Il patriarca striglia i sacerdoti «Non fate i battitori liberi»

Venerdì 9 Dicembre 2016
«I sacerdoti non sono battitori liberi, che si muovono in splendida solitudine». E coloro che lo fanno rischiano di risultare «figure caricaturali di preti».
Il patriarca Francesco Moraglia ha scelto la tradizionale messa per la festività dell'Immacolata nella basilica di San Marco, davanti a una platea di seminaristi, per richiamare nemmeno tanto velatamente i sacerdoti troppo intraprendenti e indipendenti. «Un prete è chiamato a vivere una reale (non teorica) comunione nel presbiterio ha detto Moraglia - Comunione fatta d'incontri, di momenti di dialogo, di preghiera, di fraternità, di condivisione pastorale; se no, è oggettivamente in contraddizione con la sua stessa identità di prete; il prete, infatti, è sempre prete con i confratelli e col vescovo; non è un battitore libero che si muove in splendida solitudine; risulterebbe una figura caricaturale di prete». Il patriarca non ha fatto alcun nome, ma viene spontaneo pensare a presbiteri come il parroco di Dese, don Enrico Torta, o meglio ancora l'ecclettico don Armando Trevisiol che proprio recentemente si è schierato in favore dello sposalizio dei preti, venendo in soccorso all'ex parroco don Marco Scarpa. «Il sacerdote è a servizio della Chiesa, è per la Chiesa ha sottolineato Moraglia - Il suo ministero si compie nella concreta e quotidiana comunione ecclesiale.

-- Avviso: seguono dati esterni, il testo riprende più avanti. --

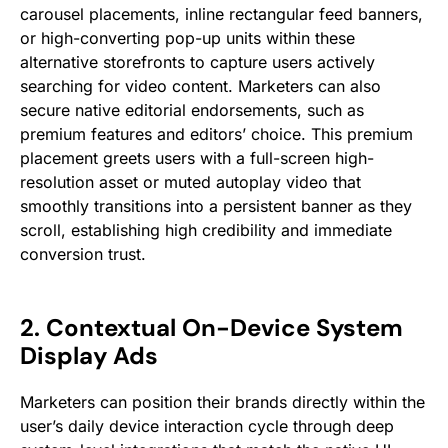
carousel placements, inline rectangular feed banners,
or high-converting pop-up units within these
alternative storefronts to capture users actively
searching for video content. Marketers can also
secure native editorial endorsements, such as
premium features and editors’ choice. This premium
placement greets users with a full-screen high-
resolution asset or muted autoplay video that
smoothly transitions into a persistent banner as they
scroll, establishing high credibility and immediate
conversion trust.
2. Contextual On-Device System
Display Ads
Marketers can position their brands directly within the
user’s daily device interaction cycle through deep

I preti che abbiamo incontrato e ci hanno accompagnati nei momenti più importanti della nostra vita personale e familiare, non ci venivano incontro a titolo personale ma erano mandati dalla Chiesa; il prete è costituito tale dalla Chiesa e per la Chiesa». Nel corso della celebrazione sono stati conferiti i ministeri del lettorato e dell'accolitato ad alcuni studenti del Seminario patriarcale. In particolare sono diventati lettori Augusto Prinsen e Daniele Cagnati; accoliti Gianpiero Giromella, Riccardo Redigolo, Giovanni Carnio e Marco Zane. Nella sua omelia il patriarca si è rivolto particolarmente a loro e ai fedeli, sottolineando la necessità di vocazioni per il proseguo della vita della Chiesa veneziana. «I seminaristi devono essere considerati dalla comunità diocesana come una benedizione», ha detto Moraglia.